撒格那尔上尉看完了这件“轻松倘快的幽默和叫人无法不笑的俏皮”的样品,就回到参谋车上去了。那里除了候补军官比格勒尔以外,都在玩纸牌。候补军官比格勒尔正在翻看着一叠刚动手写的稿子,都是关于战争的各个方面的,因为他的野心不但是要在战场上出人头地,并且还想成为一位杰出的文学家。他的著作标题都很响亮,不过写出来的还仅仅是标题而已。其中包括下面这些:
参与大战的军队的性质;谁发动的战争?奥匈政策与大战的诞生;对战争的观察;对群众讲演大战的爆发;对于政治及战争的感想;奥匈帝国的光荣之日;斯拉夫民族的帝国主义与大战;战争文件;有关大战史的文件;大战日记;大战日志;大战时期中的本王朝;在作战中的奥匈帝国内各民族;我在大战中的经历;我的从军日记;与奥匈帝国的敌人如何作战;胜利属于谁?我们的军官和士兵;我军士兵值得推崇的事迹;奥匈英雄录;铁旅;我的前方书简集;野战军手册;奋斗之日与胜利之日;我的战地见闻录;在战壕中;军官自述;敌机与我军步兵;战斗之后;我们的炮兵——祖国忠实的儿女们;战争的攻势与守势;铁与血;胜利或死亡;被俘的我军英雄。

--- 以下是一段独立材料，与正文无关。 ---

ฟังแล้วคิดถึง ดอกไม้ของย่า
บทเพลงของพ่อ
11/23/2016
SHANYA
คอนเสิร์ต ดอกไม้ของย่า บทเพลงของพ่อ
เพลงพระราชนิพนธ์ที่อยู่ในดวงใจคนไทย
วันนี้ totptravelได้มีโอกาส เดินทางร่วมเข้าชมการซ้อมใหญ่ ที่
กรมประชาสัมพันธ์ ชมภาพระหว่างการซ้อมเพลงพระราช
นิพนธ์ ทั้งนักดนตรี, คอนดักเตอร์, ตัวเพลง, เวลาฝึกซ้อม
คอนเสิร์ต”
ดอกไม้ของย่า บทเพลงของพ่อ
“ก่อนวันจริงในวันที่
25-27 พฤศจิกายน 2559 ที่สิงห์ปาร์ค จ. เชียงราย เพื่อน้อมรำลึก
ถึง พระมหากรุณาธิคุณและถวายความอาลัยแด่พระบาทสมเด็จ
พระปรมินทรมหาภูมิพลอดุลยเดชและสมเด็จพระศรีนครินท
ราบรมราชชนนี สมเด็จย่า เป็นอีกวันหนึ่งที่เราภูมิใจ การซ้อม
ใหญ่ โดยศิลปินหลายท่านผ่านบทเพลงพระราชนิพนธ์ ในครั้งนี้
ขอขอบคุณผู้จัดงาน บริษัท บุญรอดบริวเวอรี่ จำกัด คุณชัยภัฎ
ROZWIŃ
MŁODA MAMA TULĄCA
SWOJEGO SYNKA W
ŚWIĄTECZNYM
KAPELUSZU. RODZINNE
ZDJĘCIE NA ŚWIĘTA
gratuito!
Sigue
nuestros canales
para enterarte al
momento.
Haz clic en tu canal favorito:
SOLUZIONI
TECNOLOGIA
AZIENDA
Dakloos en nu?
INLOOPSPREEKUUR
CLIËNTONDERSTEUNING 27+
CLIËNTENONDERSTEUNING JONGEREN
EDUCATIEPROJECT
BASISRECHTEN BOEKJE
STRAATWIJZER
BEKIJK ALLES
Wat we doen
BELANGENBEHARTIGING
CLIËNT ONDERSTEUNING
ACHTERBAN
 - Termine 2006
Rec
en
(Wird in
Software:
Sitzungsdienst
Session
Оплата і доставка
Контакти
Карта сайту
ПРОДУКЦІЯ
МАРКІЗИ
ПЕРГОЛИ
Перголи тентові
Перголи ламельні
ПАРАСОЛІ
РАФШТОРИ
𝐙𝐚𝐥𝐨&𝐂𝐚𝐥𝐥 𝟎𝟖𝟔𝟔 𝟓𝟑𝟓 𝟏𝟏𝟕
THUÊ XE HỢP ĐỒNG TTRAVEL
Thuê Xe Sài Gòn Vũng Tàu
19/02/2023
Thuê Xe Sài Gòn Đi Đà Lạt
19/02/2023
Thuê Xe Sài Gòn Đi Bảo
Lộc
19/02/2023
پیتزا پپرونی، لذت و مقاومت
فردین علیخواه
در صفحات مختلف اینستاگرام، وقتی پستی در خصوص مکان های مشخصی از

撒格那尔上尉检查过这些以后,就问候补军官比格勒尔他究竟想搞些什么名堂。候补军官比格勒尔打心头高兴地说,每个标题都代表他预备写的一本书。有多少标题,就有多少本书。
“假使我在前线阵亡的话,长官,”他说,“我总想身后留下点回忆录之类的遗作。”
撒格那尔上尉把候补军官比格勒尔领到窗户跟前。
“看看你还有些什么别的。我对你这些事儿非常感到兴趣,”他带点讥讽地说。“你藏在军便服里面的那个笔记本写的是什么呀?”
“没什么,”候补军官比格勒尔回答说,脸上羞怯得像个姑娘。“长官您自己看吧。”